American VI was the first - and, to date, only - release in the American Recordings series to contain no re-recordings of previously released songs.
American VI received generally positive reviews from music critics. At Metacritic, which assigns a normalized rating out of 100 to reviews from mainstream critics, the album received an average score of 78, based on 19 reviews.[3]The Times writer Pete Paphides wrote that Cash's "most soulful performances on American VI are invested in Nashville standards".[13] Andy Gill of The Independent declared the album less strong than American V: A Hundred Highways, but maintains that this installment, "comes so close to those heights [that it] is cause for rejoicing."[7]The Washington Post's Bill Friskics-Warren wrote that the album presents Cash as "an unwavering man of faith" and noted a "spiritual, even biblical quality to the record".[14]Los Angeles Times writer Ann Powers called it "Cash's hospice record" and lauded his musicianship.[15]MSN Music's Robert Christgau called the album "both the grimmest and the most hopeful" of "those nearness-of-death albums" that in his mind include Mississippi John Hurt's Last Sessions (1972), Bob Dylan's Time Out of Mind (1997), Warren Zevon's The Wind (2003), and Neil Young's Prairie Wind (2005).[8]Greg Kot of the Chicago Tribune said that "death remains the big subject on VI, and Rubin magnifies the drama."[16]The Daily Telegraph's Andrew Perry dubbed it "Cash’s final, life-affirming masterpiece".[6]
In a mixed review, Slant Magazine's Jesse Cataldo wrote that "the angle imposed here is a double-edged sword, granting a too-strict formula for these songs to occupy, but also granting a greater measure of artistic freedom".[12]Pitchfork Media's Stephen M. Deusner criticized Rick Rubin's production, stating "Ain't No Grave isn't really Cash's farewell as much as it is Rubin's memorial mixtape".[10]
Although cited at the time as the final expected release of recordings from the American sessions (as had American V before it), in March 2014, John Carter Cash indicated that "three or four albums worth" of American material may be released.[17]
Commercial performance
The album debuted at #3 on the US Billboard 200 chart with first-week sales of 54,000 copies,[18] becoming Cash's third posthumous top-ten album in the U.S.[19] As of March 2014, the album has sold 250,000 copies in the US.[20]
In the United Kingdom, the album entered at number nine on the UK Albums Chart.[21] It has sold 62,000 in the UK as of March 2014.[20]American VI: Ain't No Grave also attained international chart success, charting within the top-ten of several other countries.[22]
^ Shipments figures based on certification alone. ‡ Sales+streaming figures based on certification alone.
Future releases
The liner notes of Unearthed, a box set composed of outtakes from the first four entries in Cash's American series, claim "around 50" songs were recorded during the American V sessions before Cash's death on September 12, 2003. However, to date only two albums worth of material have been released from these sessions.
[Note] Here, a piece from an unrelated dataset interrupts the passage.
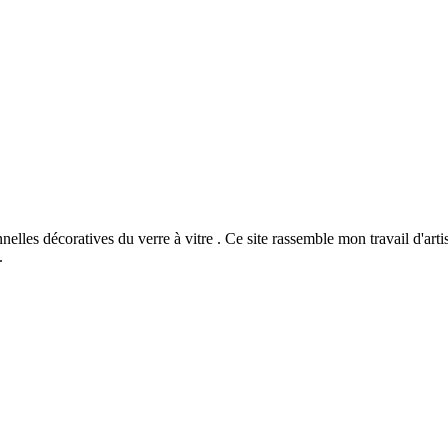
onnelles décoratives du verre à vitre . Ce site rassemble mon travail d'ar
.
In March 2014, Cash's son John Carter Cash, promoting the release of Out Among the Stars, a collection of recently unearthed recordings from the early 1980s, confirmed that "three or four albums" worth of unreleased material exist from the American sessions, with Rubin confirming that at least one additional album, a follow-up to Unearthed, is planned for future release.[17]